RECORDS FOR THIS EXERCISE:

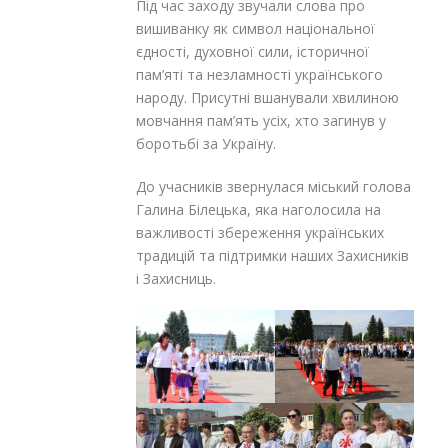
Під час заходу звучали слова про
вишиванку як символ національної
єдності, духовної сили, історичної
пам’яті та незламності українського
народу. Присутні вшанували хвилиною
мовчання пам’ять усіх, хто загинув у
боротьбі за Україну.
До учасників звернулася міський голова
Галина Білецька, яка наголосила на
важливості збереження українських
традицій та підтримки наших Захисників
і Захисниць.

EXERCISE DESCRIPTION:
Restate the data word for word, minus any images.

YOUR SOLUTION:
Під час заходу звучали слова про
вишиванку як символ національної
єдності, духовної сили, історичної
пам’яті та незламності українського
народу. Присутні вшанували хвилиною
мовчання пам’ять усіх, хто загинув у
боротьбі за Україну.
До учасників звернулася міський голова
Галина Білецька, яка наголосила на
важливості збереження українських
традицій та підтримки наших Захисників
і Захисниць.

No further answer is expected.